OpenAI's Safety Systems team is responsible for ensuring their AI models can be safely deployed to the real world. The lead researcher for cybersecurity risks will design, implement, and oversee an end-to-end mitigation stack to prevent severe cyber misuse across OpenAI’s products, ensuring safeguards are enforceable, scalable, and effective.
Requirements
- Bring demonstrated experience in deep learning and transformer models.
- Are proficient with frameworks such as PyTorch or TensorFlow.
- Possess a strong foundation in data structures, algorithms, and software engineering principles.
- Are familiar with methods for training and fine-tuning large language models, including distillation, supervised fine-tuning, and policy optimization.
- Have significant experience designing and deploying technical safeguards for abuse prevention, detection, and enforcement at scale.
- Bring background knowledge in cybersecurity or adjacent fields.
Responsibilities
- Lead the full-stack mitigation strategy and implement solutions for model-enabled cybersecurity misuse—from prevention to monitoring, detection, and enforcement.
- Integrate safeguards across products so protections are consistent, low-latency, and scale with usage and new model surfaces.

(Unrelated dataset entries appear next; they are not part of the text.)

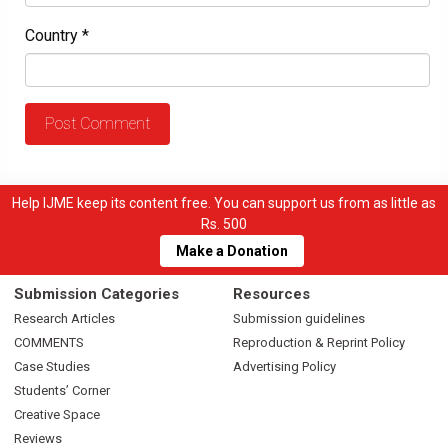
Country
*
Help IJME keep its content free. You can support us from as little as
Rs. 500
Make a Donation
Submission Categories
Resources
Research Articles
Submission guidelines
COMMENTS
Reproduction & Reprint Policy
Case Studies
Advertising Policy
Students’ Corner
Creative Space
Reviews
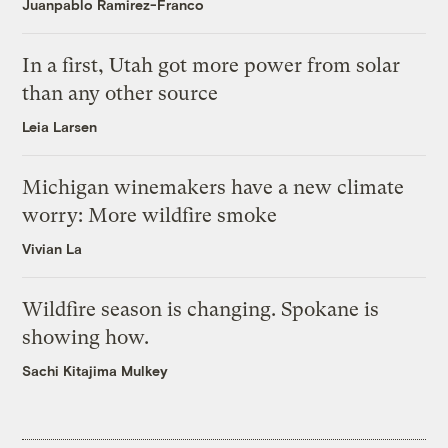
Juanpablo Ramirez-Franco
In a first, Utah got more power from solar
than any other source
Leia Larsen
Michigan winemakers have a new climate
worry: More wildfire smoke
Vivian La
Wildfire season is changing. Spokane is
showing how.
Sachi Kitajima Mulkey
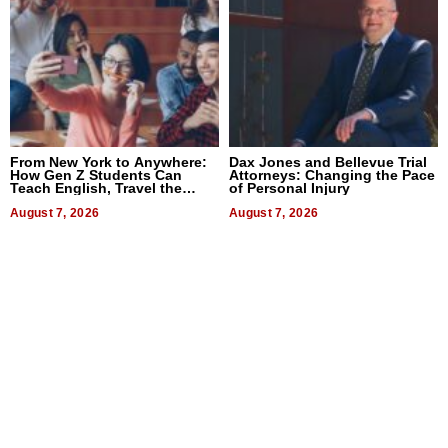
From New York to Anywhere:
Dax Jones and Bellevue Trial
How Gen Z Students Can
Attorneys: Changing the Pace
Teach English, Travel the
of Personal Injury
World, and Get Paid
August 7, 2026
August 7, 2026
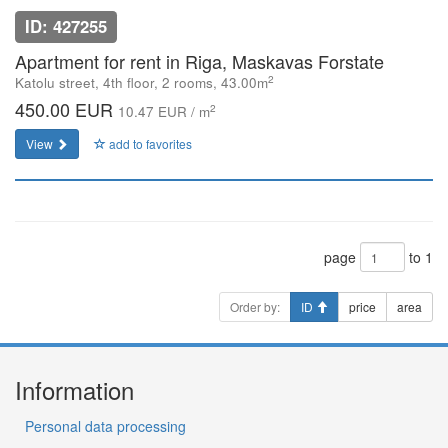
ID: 427255
Apartment for rent in Riga, Maskavas Forstate
2
Katolu street, 4th floor, 2 rooms, 43.00m
450.00 EUR
2
10.47 EUR / m
View
add to favorites
page
to 1
Order by:
ID
price
area
Information
Personal data processing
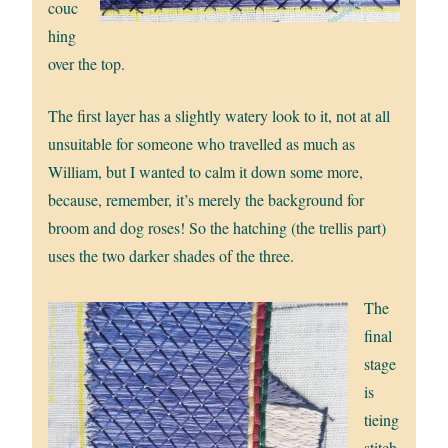
couc
hing
over the top.
The first layer has a slightly watery look to it, not at all
unsuitable for someone who travelled as much as
William, but I wanted to calm it down some more,
because, remember, it’s merely the background for
broom and dog roses! So the hatching (the trellis part)
uses the two darker shades of the three.
The
final
stage
is
tieing
stitch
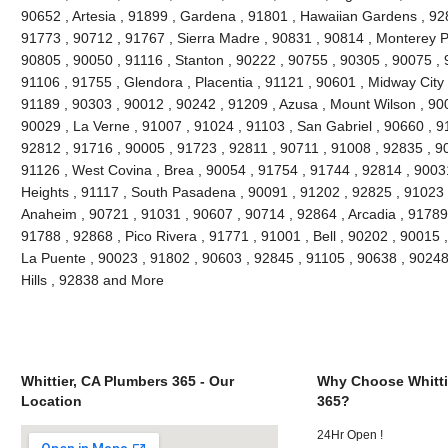
90652 , Artesia , 91899 , Gardena , 91801 , Hawaiian Gardens , 92
91773 , 90712 , 91767 , Sierra Madre , 90831 , 90814 , Monterey 
90805 , 90050 , 91116 , Stanton , 90222 , 90755 , 90305 , 90075 , 
91106 , 91755 , Glendora , Placentia , 91121 , 90601 , Midway City 
91189 , 90303 , 90012 , 90242 , 91209 , Azusa , Mount Wilson , 90
90029 , La Verne , 91007 , 91024 , 91103 , San Gabriel , 90660 , 9
92812 , 91716 , 90005 , 91723 , 92811 , 90711 , 91008 , 92835 , 9
91126 , West Covina , Brea , 90054 , 91754 , 91744 , 92814 , 9003
Heights , 91117 , South Pasadena , 90091 , 91202 , 92825 , 91023 
Anaheim , 90721 , 91031 , 90607 , 90714 , 92864 , Arcadia , 91789
91788 , 92868 , Pico Rivera , 91771 , 91001 , Bell , 90202 , 90015
La Puente , 90023 , 91802 , 90603 , 92845 , 91105 , 90638 , 90248
Hills , 92838 and More
Whittier, CA Plumbers 365 - Our
Why Choose Whitti
Location
365?
24Hr Open !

- Make decisive technical trade-offs within the cybersecurity risk domain, balancing coverage, latency, model utility, and user privacy.
- Partner with risk/threat modeling leadership to align mitigation design with anticipated attacker behaviors and high-impact scenarios.
- Drive rigorous testing and red-teaming, stress-testing the mitigation stack against evolving threats (e.g., novel exploits, tool-use chains, automated attack workflows) and across product surfaces.
Other
- Have a passion for AI safety and are motivated to make cutting-edge AI models safer for real-world use.
- Excel at working collaboratively with cross-functional teams across research, security, policy, product, and engineering.
- Show decisive leadership in high-stakes, ambiguous environments.